Random Number Generation

High-throughput random number generators (RNGs) are required in many applications such as cryptography, signal processing, simulation methods, probabilistic algorithms, etc. Their data rate is not the only important characteristic, their randomness quality is also a key parameter in some critical applications.

Two main kinds of RNGs exist:

  • True random number generators (TRNGs), they use a physical noise source to produce a random signal. TRNGs produce unpredictable random streams but with a limited data rate (up to a few Mb.s-1).
  • Pseudo random number generators (PRNGs), they use computational methods to produce random sequences with a very high data rate but with a (hopefully very long) periodic behavior. PRNGs cannot be used alone in security applications, they need to be initialized by TRNG seeds.
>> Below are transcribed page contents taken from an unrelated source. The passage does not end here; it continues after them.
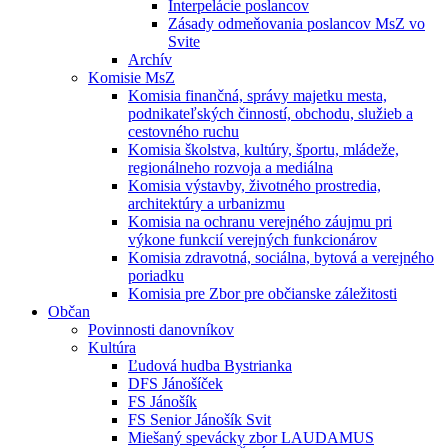
Interpelácie poslancov
Zásady odmeňovania poslancov MsZ vo
Svite
Archív
Komisie MsZ
Komisia finančná, správy majetku mesta,
podnikateľských činností, obchodu, služieb a
cestovného ruchu
Komisia školstva, kultúry, športu, mládeže,
regionálneho rozvoja a mediálna
Komisia výstavby, životného prostredia,
architektúry a urbanizmu
Komisia na ochranu verejného záujmu pri
výkone funkcií verejných funkcionárov
Komisia zdravotná, sociálna, bytová a verejného
poriadku
Komisia pre Zbor pre občianske záležitosti
Občan
Povinnosti danovníkov
Kultúra
Ľudová hudba Bystrianka
DFS Jánošíček
FS Jánošík
FS Senior Jánošík Svit
Miešaný spevácky zbor LAUDAMUS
The CAIRN team works on hardware TRNGs with a high throughput and high randomness quality. We also designed and implemented a complete method for the on-line and real-time monitoring of the randomness quality in the RNG chip for ASIC and FPGA implementations.
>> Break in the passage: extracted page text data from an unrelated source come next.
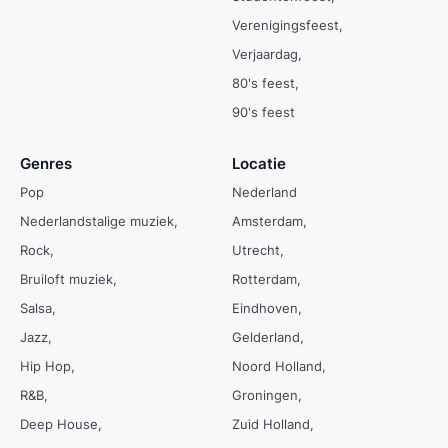
Verenigingsfeest
Verjaardag
80's feest
90's feest
Genres
Locatie
Pop
Nederland
Nederlandstalige muziek
Amsterdam
Rock
Utrecht
Bruiloft muziek
Rotterdam
Salsa
Eindhoven
Jazz
Gelderland
Hip Hop
Noord Holland
R&B
Groningen
Deep House
Zuid Holland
Several TRNG architectures have been designed and implemented:

  • OCHRE V1: basic TRNG architectures in a 130 nm ASIC ST technology (1 mm2 circuit)
  • OCHRE V2: advanced TRNG architectures with on-line randomness quality monitoring in a 130 nm ASIC ST technology (4 mm2 circuit)
  • High data rate TRNG architectures with on-line randomness quality monitoring for Xilinx, Altera and Actel FPGAs.